Under the terms of the agreements, at the time of the spin-off of its Performance Technologies segment businesses, the Company’s shareholders will receive newly-issued Gentherm stock, representing ownership of approximately 40 percent of the combined company. In addition, immediately prior to transaction closing, the Company is to receive cash proceeds of $210.0 million, subject to adjustment. Based upon the Gentherm stock price, the transaction was valued at approximately $1.0 billion when the Company entered into the agreement. The Company anticipates this transaction will close by the end of calendar 2026, subject to approval by Gentherm’s shareholders and other closing conditions, including regulatory approvals. Under the Reverse Morris Trust structure, the transaction is intended to be generally tax-free for U.S. federal income tax purposes for the Company and its shareholders.

Since the pending spin-off does not constitute a sale under U.S. GAAP, the Company has not classified the assets and liabilities of its Performance Technologies segment as held for sale on its March 31, 2026 consolidated balance sheet. However, the Company expects to classify the Performance Technologies segment as a discontinued operation starting in the period the transaction is completed.

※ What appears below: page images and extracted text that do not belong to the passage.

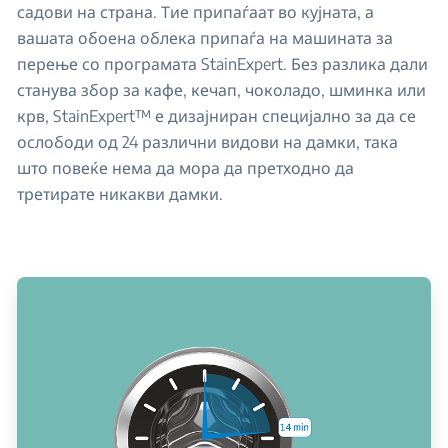
садови на страна. Тие припаѓаат во кујната, а
вашата обоена облека припаѓа на машината за
перење со програмата StainExpert. Без разлика дали
станува збор за кафе, кечап, чоколадо, шминка или
крв, StainExpert™ е дизајниран специјално за да се
ослободи од 24 различни видови на дамки, така
што повеќе нема да мора да претходно да
третирате никакви дамки.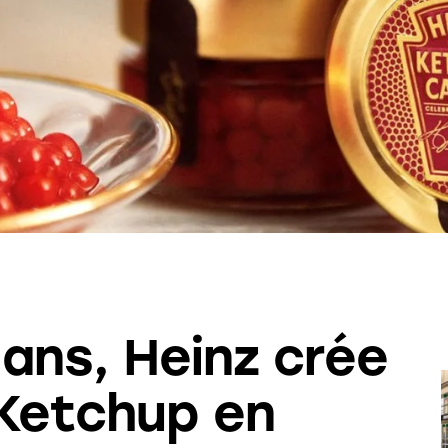
ans, Heinz crée
 Ketchup en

Pending sale of facilities in Germany

In fiscal 2025, the Company signed a definitive agreement to sell its technical service center and administrative support facility in Germany to a real estate investment firm. The Company closed the technical service center earlier in fiscal 2025 and reduced headcount in light of the sale of three automotive businesses in Germany during fiscal 2024. During fiscal 2026 and based upon a lower expected selling price of approximately $5.0 million in light of market and other transaction-specific factors, the Company estimated an implied loss in excess of the building and related assets’ carrying value. As a result, the Company recorded a non-cash impairment charge of $4.1 million during fiscal 2026. As of March 31, 2026 and 2025, the Company classified $4.6 million and $8.2 million, respectively, of building and related assets as held for sale and presented them within other current assets on its consolidated balance sheets. The Company expects the sale transaction will close during fiscal 2027.